5 Common Misconceptions about Mortgages


For many of us, buying a home is the largest financial commitment we’ll undertake in our lifetimes. Amid such a significant decision, it’s easy to get lost in the overwhelming plethora of information available. Worse still, misinformation can muddy the waters, leading potential homeowners down confusing and costly paths. Today, we’re setting the record straight, debunking some of the most common misconceptions that Torquay residents hold about mortgages.

1. Misconception #1: You Need a 20% Deposit to Buy a Home The traditional view that you need to have saved a hefty 20% of your property’s value before getting a mortgage isn’t necessarily accurate. While having a sizable deposit can indeed open doors to better interest rates and deals, there are numerous schemes and options available for those with smaller deposits. For instance, the government’s Help to Buy equity loan means you might only need a 5% deposit.

2. Misconception #2: The Best Mortgage is Always the One with the Lowest Interest Rate While a low interest rate can be appealing, it doesn’t automatically mean it’s the best mortgage option for you. It’s vital to understand the full terms of a mortgage, including any fees, the flexibility of the loan, the term length, and other associated conditions. Sometimes, a slightly higher interest rate might offer better overall terms.

3. Misconception #3: Self-Employed People Can’t Get Mortgages Being self-employed can bring additional challenges when applying for a mortgage, but it’s certainly not an insurmountable barrier. Many lenders are open to offering mortgages to the self-employed, provided they can supply the necessary financial documentation. This might include several years’ worth of accounts or tax returns to demonstrate consistent income.

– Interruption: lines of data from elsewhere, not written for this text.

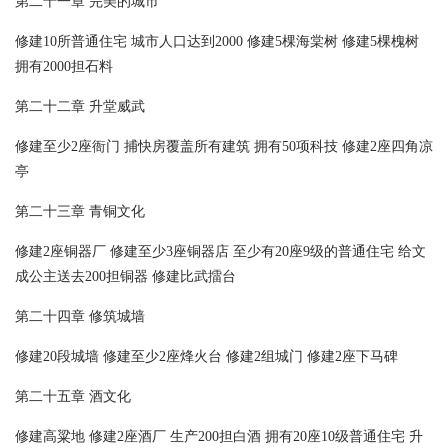
第二十一章 完美的城市
修建10所普通住宅 城市人口达到2000 修建5棵海棠树 修建5棵槐树
拥有2000担石料
第二十二章 升堂威武
修建至少2座衙门 捕快房覆盖所有建筑 拥有50项科技 修建2座四角凉
亭
第二十三章 青铜文化
修建2座铜器厂 修建至少3座铜器店 至少有20座9级的普通住宅 给文
成公主送去200担铜器 修建比武擂台
第二十四章 修筑城墙
修建20段城墙 修建至少2座烽火台 修建2组城门 修建2座下马碑
第二十五章 酒文化
修建高粱地 修建2座酒厂 生产200担白酒 拥有20座10级普通住宅 升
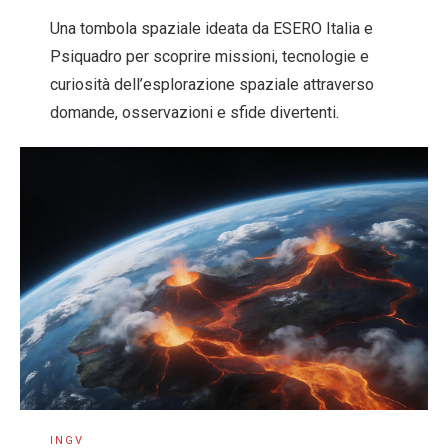
Una tombola spaziale ideata da ESERO Italia e
Psiquadro per scoprire missioni, tecnologie e
curiosità dell’esplorazione spaziale attraverso
domande, osservazioni e sfide divertenti.
INGV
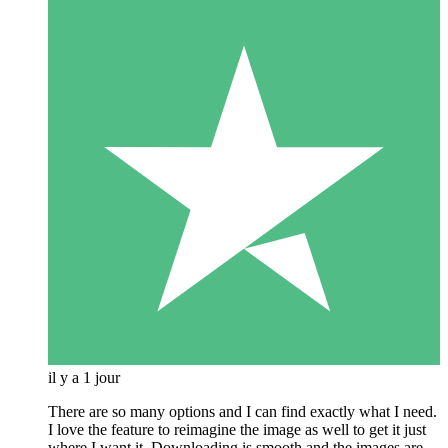
il y a 1 jour
There are so many options and I can find exactly what I need.
I love the feature to reimagine the image as well to get it just
where I want it. Downloading is smooth and the images are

4. Misconception #4: Your Credit Score is the Only Thing Lenders Look At While your credit score is undeniably crucial, it’s just one piece of the puzzle. Lenders will also assess your overall financial situation, including your income, outgoings, existing debts, and even your employment status. It’s about building a comprehensive picture of your financial reliability.

5. Misconception #5: Once You Have a Mortgage, You’re Stuck with It Many believe that once they’ve taken out a mortgage, they’re locked into that deal for its duration. This isn’t the case. The concept of remortgaging allows homeowners to switch their mortgage deal, either with their existing lender or a new one. Whether it’s to secure a better interest rate, release equity, or adjust the terms, remortgaging can offer substantial benefits.


In the ever-evolving world of property and finance, clarity is king. By debunking these misconceptions, we hope to empower Torquay residents to make more informed decisions regarding their home-buying journey. As always, seeking advice from a trusted mortgage advisor in Torquay can provide tailored insights, ensuring you secure the best possible deal for your unique circumstances.